A large aspect of Part Two is the violence that Filkins sees while he is in Iraq . Filkins only writes about his own personal hope for the country's future in one chapter, The View from the Air. In this chapter, as he looks down at the country of Iraq from a plane, he can encompass the country in one look. He can imagine the Iraq people uniting together through a time of struggle in order to emerge victorious. However, when Filkins lands he confronts the brutal reality of the war. The Iraqi people are not uniting. Rather, they live in a state of perpetual fear and mistrust due to the nature of the insurgents.
The Iraqi insurgency began shortly after Americans entered Iraq in 2003. The insurgency encompasses all militia groups, foreign fighters, or rebels that are fighting to get Americans out of the country. The insurgents fight against not only American soldiers, but their own people as well. The insurgents punish any Iraq people they believe to be remotely associated with America or the American soldiers. It almost seems to be an elaborate cycle. The insurgents inflict violence on Americans and their own people, while the American soldiers attempt to counteract the insurgents’ murders but kill many innocent civilians in the process. It is this daily violence that characterizes the landscape of Iraq as Filkins explains it.

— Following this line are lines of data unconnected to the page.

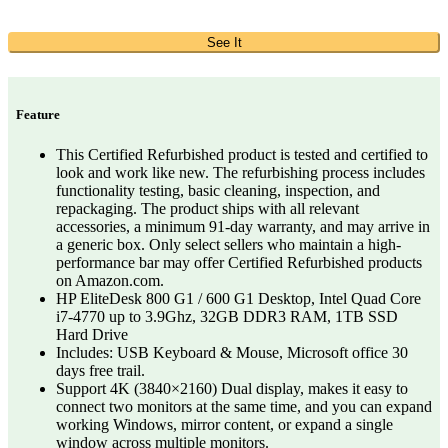
See It
Feature
This Certified Refurbished product is tested and certified to
look and work like new. The refurbishing process includes
functionality testing, basic cleaning, inspection, and
repackaging. The product ships with all relevant
accessories, a minimum 91-day warranty, and may arrive in
a generic box. Only select sellers who maintain a high-
performance bar may offer Certified Refurbished products
on Amazon.com.
HP EliteDesk 800 G1 / 600 G1 Desktop, Intel Quad Core
i7-4770 up to 3.9Ghz, 32GB DDR3 RAM, 1TB SSD
Hard Drive
Includes: USB Keyboard & Mouse, Microsoft office 30
days free trail.
Support 4K (3840×2160) Dual display, makes it easy to
connect two monitors at the same time, and you can expand
working Windows, mirror content, or expand a single
window across multiple monitors.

However, the brutality underlying this violence astonished me. The brutality came from both the American soldiers and the Iraq insurgents. The American soldiers, in increasing attempts to end violence with violence, ordered more violent punishments for captured insurgents. In one such instance, two captured insurgents were pushed into the freezing cold Tigris River when they would not reveal information. One of the men did not survive. Since the Army has rules against this type of punishment, the men who carried out the orders were punished. Those higher up who had ordered for it to happen were not. This misplacement of the blame is a whole different problem. However, the punishment in and of itself is a big issue. It is clear that this type of punishment is inhumane and should not occur, however I understand why the American soldiers felt compelled to undertake such punishments. They became consumed by the Iraqi mentality, “an eye for an eye.” The actions of the insurgents were becoming increasingly violent and the American soldiers were powerless to stop it. Those two insurgents they captured represented a small part of a much bigger machine that could not be stopped.
The actions of the insurgents were often hard to read about. Filkins details their acts of a brutality in a calm, reporter style so it almost did not seem real. One of the main branches of the insurgents’ attempted attack on the Americans and their supporters was the suicide branch. As 9/11 was occurring in the United States , hundreds of suicide bombers were wreaking havoc every day in Iraq . The suicide bombers drove trucks filled with gasoline into walls, strapped bombs to their bodies, tossed bombs into crowded marketplaces. Every day there were numerous suicide bombers detonating across the country. The information that struck me the most was where these suicide bombers were detonating bombs. They targeted schools and hospitals. They bombed the lines into the marketplace, the lines into the polling centers for voting. Every single place in which hope for the future rested, the suicide bombers destroyed. Filkins describes a tortured Iraq in which Iraqi extremists were killing their own people. It was terrible to read about the individuals who lost their lives, the Iraqi people and the soldiers, in the bombings.